As soon as I use a block RAM, 2 clock cycles per sample are needed. Why?
This is the typical output:
@W [SCHED-68] Unable to enforce a carried dependency constraint (II = 1, distance = 1)
between 'store' operation (video_fir.c:52) of variable 'calc_0_2_load' on array 'buffer_0' and 'load' operation ('inDataNext', video_fir.c:45) on array 'buffer_0'.
Failed to meet target II: 1
The critical dependency path consists of the following.
[Operation latency] 'load' operation ('inDataNext', video_fir.c:45) on array 'buffer_0' takes 1 cycle.
[Precedence] from 'load' operation ('inDataNext', video_fir.c:45) on array 'buffer_0' to 'store' operation (video_fir.c:52) of variable 'calc_0_2_load' on array 'buffer_0' with length = 0.
[Carried Dependence] from 'store' operation (video_fir.c:52) of variable 'calc_0_2_load' on array 'buffer_0' to 'load' operation ('inDataNext', video_fir.c:45) on array 'buffer_0' with (distance, length) = (1, 1).
Total length of the dependency path is 2,
which exceeds II * total distance = 1 * 1 = 1
@I [SCHED-61] Pipelining result: Target II: 1, Final II: 2, Depth: 11.
This is detailled more precisely in the user guide.

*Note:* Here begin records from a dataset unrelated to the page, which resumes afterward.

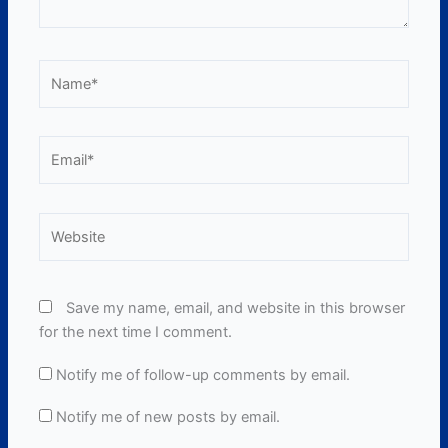
Name*
Email*
Website
Save my name, email, and website in this browser
for the next time I comment.
Notify me of follow-up comments by email.
Notify me of new posts by email.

This is a case where the indexing for the reads and writes are from independent variables or similar.
The HLS engine cannot determine that these variables will never be equal, hence, that is safe to do a write-after read access to the block RAM, which has a 1 cycle read latency.
In this case, the HLS tool is seeing a false loop-carry dependence on buffer, due to the block RAM latency it stretches the II to 2, as can be seen from the messages in the HLS log above.
For this kind of case, Vivado HLS provides the DEPENDENCE directive.
Because the dependency reported is between the loop iterations, it is considered an inter dependency.
So, by adding the following directive, the desired II=1 can be attained (either tcl or similar as pragma):
set_directive_dependence -variable buffer -type inter -dependent false "video_fir/shift_loop"
#pragma HLS DEPENDENCE variable=buffer inter false
Please further check the user guide or the man pages in the tool.
Please note that collision warnings might be issued during C/RTL co-simulation.
Finally, it must be emphasized that, while the DEPENDENCE directive is occasionally necessary to override the conservative default behavior of HLS, it is just that: an override.
It is recommended to recode unless absolutely sure the access are independent.
It is up to the designer to ensure that the dependency reported by the tool is, in fact, a false one. Otherwise, RTL generated by HLS might not operate properly.
You also need to make sure the RTL simulation still works with the new directives.